ACTIVITY >>
Work through the data below and give the number of lines holding the word "بطاقة", without any other text.

RECORDS FOR THIS TASK >>
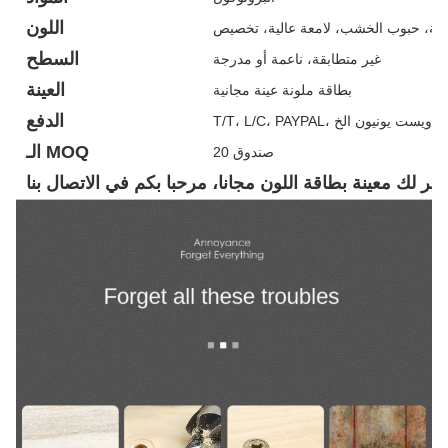
اللون
الية، حبوب الخشب، لامعة عالية، تخصيص
السطح
غير متطابقة، ناعمة أو مدرجة
العينة
بطاقة ملونة عينة مجانية
الدفع
T/T، L/C، PAYPAL، ويست يونيون الخ
الـ MOQ
صندوق 20
وفير لك معينة بطاقة اللون مجانا، مرحبا بكم في الاتصال بنا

RESULT >>
2